Respirava a fatica, seduto su una panca di legno con la gamba stesa e la testa appoggiata al muro. Drazen era vivo, ma mi sembrava di non riconoscerlo: i pochi capelli crespi coprivano il viso scavato dalla fame, gli occhi infossati eclissavano lo sguardo vispo, le mani, ricoperte di tagli e sangue, raccontavano della sua lotta contro un destino per lui intollerabile.
Intollerabile per me. E per chiunque.
Entrai nella cella.
Fino ad allora nessuno aveva avuto il coraggio di fiatare, ma quel giorno un’esile voce di donna prese forma e domandò: «Che cosa ci farete?».
Mi voltai: nonostante la cappa nera che la guerra aveva disegnato sulla sua pelle, la bellezza di quella giovane donna brillava.
«Perché lo stai aiutando, se poi lo ucciderai?»
Il fiato accelerò nei polmoni, ma rimasi in silenzio. Esitai.
Perché lo stai aiutando, se poi lo ucciderai?
Delle bombe tuonarono e, tra le grida esplose nella cella, la donna gridò: «Lasciaci andare! Qui dentro moriremo sotto le bombe…» e scuoteva il corpo ritmicamente: «Sotto le bombe… sotto le bombe… sotto le bombe…».
Raccolsi tutte le mie forze e la colpii sul viso: la donna stramazzò a terra.
«Silenzio, ora. Presto morirete tutti comunque.»
Il mio sguardo incrociò quello di Drazen. Sospirai. Io dovevo agire così, altrimenti loro si sarebbero ribellati al primo passo falso. Allontanai gli occhi da quelli di Drazen, quando, nell’eco delle urla dei prigionieri, sentii la voce di Emir provenire dal fondo del corridoio: «Sono finiti, sono finiti!». Agitato, richiusi la porta in metallo dietro di me e uscii all’esterno della cella.
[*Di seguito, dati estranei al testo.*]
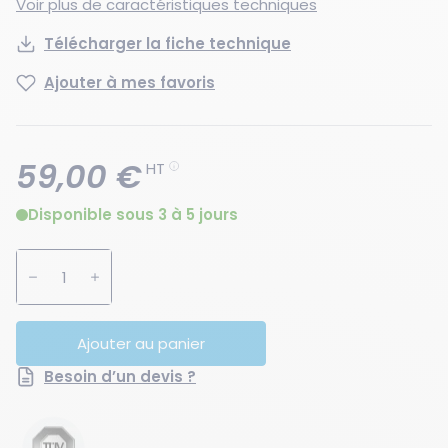
Voir plus de caractéristiques techniques
Télécharger la fiche technique
Ajouter à mes favoris
59,00 €
HT
Disponible sous 3 à 5 jours
Augmenter la quantité
Diminuer la quantité
Ajouter au panier
Besoin d’un devis ?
La mia gente fuori dal rifugio. Uno ad uno escono, come miracolati, pronti per tornare alla macabra consuetudine della Base. Emir, l’unico, si muove con passo veloce.
Il Fischio si avvicinava, la terra tremava ancora, e la Base cominciò a vibrare fin dalle fondamenta.
Io, fermo a pochi metri dalla cella di Drazen, scorgo la mia gente alle spalle di Emir riparare verso il rifugio, ma lui continua a correre verso di me. Osservo tutta la scena.
Il Fischio circondava ancora la Base, ma io, sordo, uscii all’aria tiepida. Guardai in cielo e lanciai un urlo che si perse fra i lamenti delle bombe. E correvo, e scappavo, e sparivo.
Il Fischio è sulla Base, ora, e la finestra del corridoio decide che quella musica è l’accompagnamento ideale per cedere ai tanti anni e alle tante bombe.
Perso a qualche centinaia di metri dalla Base, crollai a terra esausto, con i polmoni annegati nello sforzo. Il Fischio sfumava e ne nasceva un canto regolare, pacifico, un suono che danzava attorno alle mie orecchie placandole, dopo l’orrore dei minuti precedenti.
Il corpo di Emir, illuminato dallo scoppio, era sangue e polvere e nessun respiro.